Everything in the records except the pictures needs to be printed again exactly.

================================

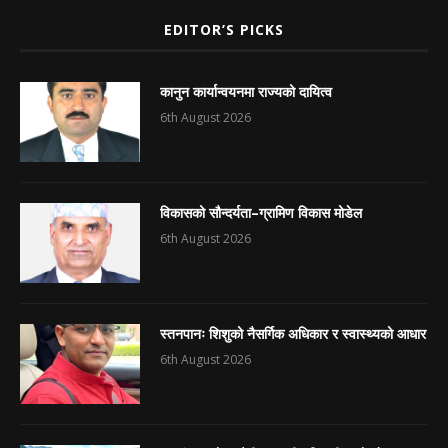
EDITOR’S PICKS
कानुन कार्यान्वयनमा राज्यको दायित्व
6th August 2026
विकासको सौन्दर्यता–ग्रामिण विकास मोडेल
6th August 2026
स्तनपानः शिशुको नैसर्गिक अधिकार र स्वास्थ्यको आधार
6th August 2026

================================

COMPLETED TASK:
EDITOR’S PICKS
कानुन कार्यान्वयनमा राज्यको दायित्व
6th August 2026
विकासको सौन्दर्यता–ग्रामिण विकास मोडेल
6th August 2026
स्तनपानः शिशुको नैसर्गिक अधिकार र स्वास्थ्यको आधार
6th August 2026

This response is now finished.